Some cynical voices have called the mid-2010s the age of the strongmen, heads of state with far-reaching authority and aggressive policies both foreign and domestic. Among this tide of firebrand leaders is Philippine President Rodrigo Duterte, infamous in squeamish circles worldwide for his bloody anti-drugs campaign. He’s also known for his loud anti-Americanism. Despite that, however, he is on cordial enough terms with Donald Trump to receive a White House invitation. Meanwhile, Duterte is in the middle of a state visit with Vladimir Putin in Russia.

But urgent words of a violent encounter back home between government forces and ISIS-aligned Islamist rebels have forced Duterte from Moscow to take his usual extreme measures, by placing the main Philippine island of Mindanao under Martial Law.

Call for lockdown

While still on his Russian state visit in Moscow, Philippine President Rodrigo Duterte made an announcement on Tuesday, May 23, that he is declaring martial law on the large southern island of Mindanao. This came about as a result of a large-scale gun battle that took place earlier in the day in Marawi City, the capital of the Mindanao province of Lanao del Sur. Local police and government military forces have mobilized there in order to capture Isnilon Hapilon, leader of the Islamic militant Maute group which has aligned itself with the Islamic State since 2014.

The Maute group is composed of breakaway extremist elements from long-time Muslim separatist groups that have operated in Mindanao for decades before returning to the fold in peace agreements with past administrations. The attempt to arrest Hapilon, according to Philippine Armed Forces Chief of Staff Lt. Gen. Eduardo Ano, led to 50 armed men storming Marawi City and setting fire to houses and buildings.

One police officer and two soldiers were reportedly killed, with a dozen more that have been wounded.

Indelible problem

Mindanao is the largest main island in the southern Philippines.
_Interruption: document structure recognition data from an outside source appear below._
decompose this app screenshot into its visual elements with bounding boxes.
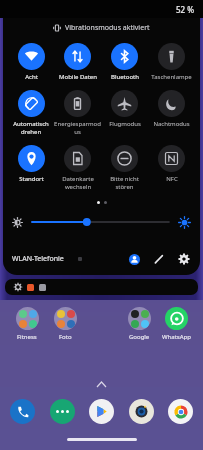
button[interactable]: Datenkarte wechseln: [54, 144, 101, 192]
button[interactable]: Flugmodus: [101, 89, 148, 129]
button[interactable]: Settings: [177, 252, 191, 266]
button[interactable]: Automatisch drehen: [8, 89, 54, 137]
staticText: Vibrationsmodus aktiviert: [65, 23, 150, 33]
button[interactable]: Messages: [50, 399, 75, 424]
staticText: WhatsApp: [162, 333, 191, 341]
staticText: Bitte nicht stören: [101, 175, 148, 191]
button[interactable]: Fitness: [8, 307, 46, 341]
button[interactable]: Foto: [46, 307, 84, 341]
button[interactable]: Chrome: [168, 399, 193, 424]
button[interactable]: Mobile Daten: [54, 42, 101, 82]
staticText: Acht: [25, 73, 38, 81]
button[interactable]: Auto brightness: [178, 216, 191, 229]
staticText: Flugmodus: [109, 120, 141, 128]
button[interactable]: [5, 279, 198, 295]
button[interactable]: NFC: [148, 144, 195, 184]
button[interactable]: Bitte nicht stören: [101, 144, 148, 192]
staticText: Fitness: [17, 333, 37, 341]
button[interactable]: Play Store: [89, 399, 114, 424]
staticText: Datenkarte wechseln: [62, 175, 94, 191]
button[interactable]: User: [127, 252, 141, 266]
button[interactable]: Standort: [8, 144, 54, 184]
staticText: Bluetooth: [111, 73, 139, 81]
button[interactable]: Bluetooth: [101, 42, 148, 82]
button[interactable]: Energiesparmod us: [54, 89, 101, 137]
staticText: Google: [129, 333, 150, 341]
button[interactable]: Taschenlampe: [148, 42, 195, 82]
button[interactable]: Acht: [8, 42, 54, 82]
button[interactable]: [32, 216, 169, 228]
button[interactable]: Phone: [10, 399, 35, 424]
button[interactable]: Camera: [129, 399, 154, 424]
staticText: Taschenlampe: [151, 73, 192, 81]
staticText: Mobile Daten: [59, 73, 97, 81]
button[interactable]: Edit: [152, 252, 166, 266]
button[interactable]: WLAN-Telefonie: [12, 254, 64, 264]
staticText: Standort: [19, 175, 44, 183]
staticText: Nachtmodus: [153, 120, 190, 128]
staticText: Energiesparmod us: [54, 120, 101, 136]
staticText: NFC: [166, 175, 178, 183]
button[interactable]: Google: [121, 307, 158, 341]
button[interactable]: WhatsApp: [158, 307, 195, 341]
staticText: Automatisch drehen: [13, 120, 49, 136]
staticText: Foto: [59, 333, 72, 341]
button[interactable]: Nachtmodus: [148, 89, 195, 129]
staticText: 52 %: [176, 4, 195, 15]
It has also been a century-old battleground between the Muslim inhabitants and predominantly Christian forces from the rest of the islands, from Colonial Spain to Colonial America to the Japanese occupation and ultimately the military of the Philippine republic.

Similar to a nationwide Communist insurgency, the menace of Islamic insurgents and terrorist groups continue to plague the Philippines even under the intimidating leadership of Rodrigo Duterte.

The latest word from Marawi is that the Maute group has cut off the city from the outside world. As a precaution, all major cities in Mindanao, including Duterte’s hometown of Davao City, have been placed under military lockdown, with travel restricted and scrutinized.